» Exercise goal:
Among the lines below, count those with "Merciful". Give the total alone.

==============================

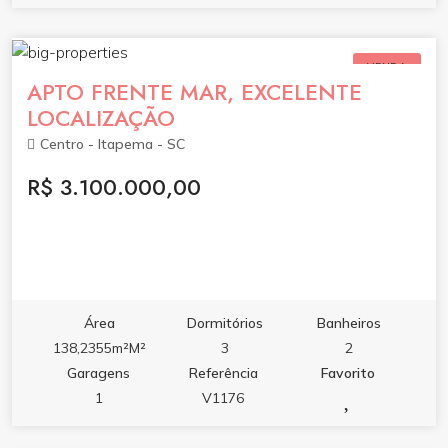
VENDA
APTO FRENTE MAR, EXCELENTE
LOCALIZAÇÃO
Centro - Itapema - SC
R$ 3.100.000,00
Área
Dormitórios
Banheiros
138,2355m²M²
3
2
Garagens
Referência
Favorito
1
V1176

==============================

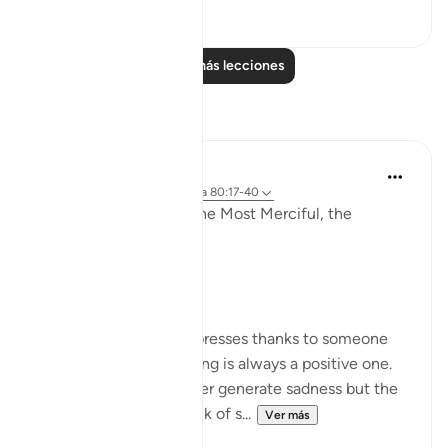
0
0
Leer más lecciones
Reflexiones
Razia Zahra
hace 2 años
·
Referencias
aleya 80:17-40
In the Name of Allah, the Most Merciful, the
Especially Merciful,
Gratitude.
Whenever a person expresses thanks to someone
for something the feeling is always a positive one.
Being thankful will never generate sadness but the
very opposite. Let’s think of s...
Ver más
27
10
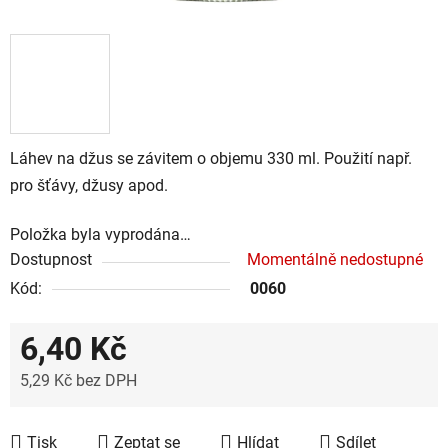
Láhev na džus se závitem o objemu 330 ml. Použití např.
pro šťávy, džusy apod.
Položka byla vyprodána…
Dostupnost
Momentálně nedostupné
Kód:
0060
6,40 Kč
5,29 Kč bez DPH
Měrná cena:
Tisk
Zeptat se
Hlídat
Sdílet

==============================

» Answer for the task:
2